Lewis Wiener, a lawyer with long experience with the U.S. Court of Federal Claims, disputed Wednesday Sen. Tom Cotton’s data justifying his opposition to five judges awaiting confirmation to the court.
Cotton last week cited data about the court’s activity, saying it wasn’t busy enough to warrant five new judges, CQ reported Tuesday. The Arkansas Republican’s blocking of the five nominees leaves the court with an 8-3 balance in favor of Republican appointees. Senate Minority Leader Harry Reid, D-Nev., cited the story Wednesday on the floor in criticism of Republicans for not acting on judicial nominations.
Wiener weighed in on Wednesday. A lawyer at Sutherland, Asbill & Brennan, Wiener led the U.S. Court of Federal Claims Bar Association in 2002 and 2014. He wrote a letter to the Senate on Wednesday disputing the statistics Cotton used to make his point.
Wiener said that Cotton’s chart includes the wrong kind of cases, which magnified the apparent drop of work pending before the court. Wiener said the caseload has generally been increasing under his count.
The number of cases steadily decreased while the court was functioning with its normal complement of 16 judicial officers, but has actually been increasing over the last two years while the court has been short-staffed, Wiener said.
“While statistics can be informative,” Wiener wrote, the work “cannot be simply captured by pending case statistics.”
The CQ story reported that Cotton’s former law firm, Cooper & Kirk, could benefit from the 8-3 balance. The firm promotes itself as the “go-to” firm for cases before the court and the firm’s employees gave significant political contributions to Cotton. The court hears many cases involving contract disputes with the federal government.

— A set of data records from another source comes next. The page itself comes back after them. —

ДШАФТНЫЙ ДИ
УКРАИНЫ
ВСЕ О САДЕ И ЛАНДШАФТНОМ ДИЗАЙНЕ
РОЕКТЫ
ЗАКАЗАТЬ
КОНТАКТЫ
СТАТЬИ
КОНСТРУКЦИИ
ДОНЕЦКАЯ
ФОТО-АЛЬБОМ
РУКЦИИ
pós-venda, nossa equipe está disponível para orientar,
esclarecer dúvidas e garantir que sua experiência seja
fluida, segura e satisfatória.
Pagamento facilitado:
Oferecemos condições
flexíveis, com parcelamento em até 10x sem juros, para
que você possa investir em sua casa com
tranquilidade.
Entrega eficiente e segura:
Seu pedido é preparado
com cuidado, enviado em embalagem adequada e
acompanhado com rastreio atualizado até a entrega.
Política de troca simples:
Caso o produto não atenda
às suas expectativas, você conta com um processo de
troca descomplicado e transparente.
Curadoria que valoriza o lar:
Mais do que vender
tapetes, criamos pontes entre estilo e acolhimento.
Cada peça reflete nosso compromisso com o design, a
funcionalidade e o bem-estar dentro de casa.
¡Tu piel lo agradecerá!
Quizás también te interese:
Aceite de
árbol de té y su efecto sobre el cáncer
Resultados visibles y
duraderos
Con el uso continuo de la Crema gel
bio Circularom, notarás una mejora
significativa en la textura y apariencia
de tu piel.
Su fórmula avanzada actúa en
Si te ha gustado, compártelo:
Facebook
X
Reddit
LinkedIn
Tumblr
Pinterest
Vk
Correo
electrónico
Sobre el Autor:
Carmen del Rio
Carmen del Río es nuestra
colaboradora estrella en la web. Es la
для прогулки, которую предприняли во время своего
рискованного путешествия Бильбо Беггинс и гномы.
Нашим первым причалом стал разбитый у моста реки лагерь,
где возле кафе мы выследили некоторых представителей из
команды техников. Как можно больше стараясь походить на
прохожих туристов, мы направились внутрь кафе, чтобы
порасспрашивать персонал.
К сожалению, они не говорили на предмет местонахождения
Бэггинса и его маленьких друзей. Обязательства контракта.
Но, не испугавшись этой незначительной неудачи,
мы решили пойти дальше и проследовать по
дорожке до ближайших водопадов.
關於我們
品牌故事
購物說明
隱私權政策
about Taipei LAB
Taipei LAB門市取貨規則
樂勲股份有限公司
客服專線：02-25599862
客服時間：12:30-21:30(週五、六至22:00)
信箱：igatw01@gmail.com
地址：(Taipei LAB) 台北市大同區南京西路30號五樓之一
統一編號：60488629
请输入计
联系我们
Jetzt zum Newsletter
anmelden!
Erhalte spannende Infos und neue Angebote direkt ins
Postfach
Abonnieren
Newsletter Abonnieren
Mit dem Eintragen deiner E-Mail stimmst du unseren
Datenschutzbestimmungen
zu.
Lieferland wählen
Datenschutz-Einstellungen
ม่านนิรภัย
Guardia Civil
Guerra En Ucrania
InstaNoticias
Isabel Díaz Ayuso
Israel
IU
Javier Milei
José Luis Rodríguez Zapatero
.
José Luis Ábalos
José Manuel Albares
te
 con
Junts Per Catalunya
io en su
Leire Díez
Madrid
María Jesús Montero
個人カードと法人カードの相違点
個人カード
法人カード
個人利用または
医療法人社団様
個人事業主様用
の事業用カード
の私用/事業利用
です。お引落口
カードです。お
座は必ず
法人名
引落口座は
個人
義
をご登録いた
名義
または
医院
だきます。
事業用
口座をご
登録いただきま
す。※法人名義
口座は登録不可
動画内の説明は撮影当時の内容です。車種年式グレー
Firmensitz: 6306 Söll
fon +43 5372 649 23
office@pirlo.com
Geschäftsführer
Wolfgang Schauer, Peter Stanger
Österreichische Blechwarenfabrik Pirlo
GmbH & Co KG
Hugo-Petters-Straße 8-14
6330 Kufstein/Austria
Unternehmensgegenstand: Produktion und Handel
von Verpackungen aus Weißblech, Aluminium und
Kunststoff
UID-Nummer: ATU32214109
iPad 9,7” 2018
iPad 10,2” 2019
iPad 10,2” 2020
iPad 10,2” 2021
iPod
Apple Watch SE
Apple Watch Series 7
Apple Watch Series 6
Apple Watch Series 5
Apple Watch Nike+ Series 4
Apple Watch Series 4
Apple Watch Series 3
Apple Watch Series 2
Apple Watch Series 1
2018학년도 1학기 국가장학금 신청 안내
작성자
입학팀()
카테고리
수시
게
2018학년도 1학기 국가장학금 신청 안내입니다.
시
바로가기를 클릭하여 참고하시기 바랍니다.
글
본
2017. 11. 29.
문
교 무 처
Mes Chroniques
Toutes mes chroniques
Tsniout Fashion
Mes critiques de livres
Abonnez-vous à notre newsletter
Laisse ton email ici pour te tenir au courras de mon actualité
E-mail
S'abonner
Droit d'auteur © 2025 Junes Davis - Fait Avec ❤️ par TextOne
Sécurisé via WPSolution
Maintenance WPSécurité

Cotton said on the Senate floor on July 14 that the Federal Claims court had 2,528 cases on its docket in 2014, which is 68 percent fewer than in 2007. That makes it hard to justify adding $800,000 in judicial salaries to the court, he said.
“The bottom line is that there is no caseload crisis at the Court of Federal Claims,” Cotton said. “If anything, there is a caseload shortage. It therefore makes no sense to spend more taxpayer dollars on judges that the court simply does not need.”
An early version of this story failed to note that Cooper & Kirk is Cotton’s former law firm.